About this task:
Would you copy the lines below exactly and omit the images?

##### Data extracts #####

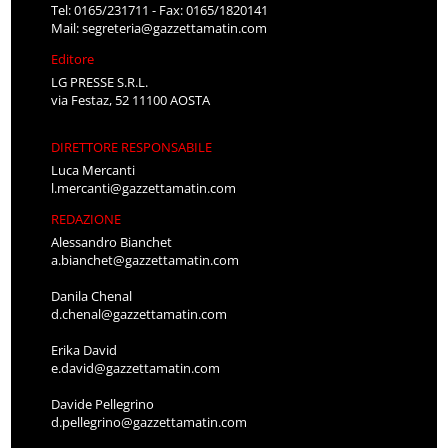
Tel: 0165/231711 - Fax: 0165/1820141
Mail:
segreteria@gazzettamatin.com
Editore
LG PRESSE S.R.L.
via Festaz, 52 11100 AOSTA
DIRETTORE RESPONSABILE
Luca Mercanti
l.mercanti@gazzettamatin.com
REDAZIONE
Alessandro Bianchet
a.bianchet@gazzettamatin.com
Danila Chenal
d.chenal@gazzettamatin.com
Erika David
e.david@gazzettamatin.com
Davide Pellegrino
d.pellegrino@gazzettamatin.com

#####

Answer below:
Tel: 0165/231711 - Fax: 0165/1820141
Mail:
segreteria@gazzettamatin.com
Editore
LG PRESSE S.R.L.
via Festaz, 52 11100 AOSTA
DIRETTORE RESPONSABILE
Luca Mercanti
l.mercanti@gazzettamatin.com
REDAZIONE
Alessandro Bianchet
a.bianchet@gazzettamatin.com
Danila Chenal
d.chenal@gazzettamatin.com
Erika David
e.david@gazzettamatin.com
Davide Pellegrino
d.pellegrino@gazzettamatin.com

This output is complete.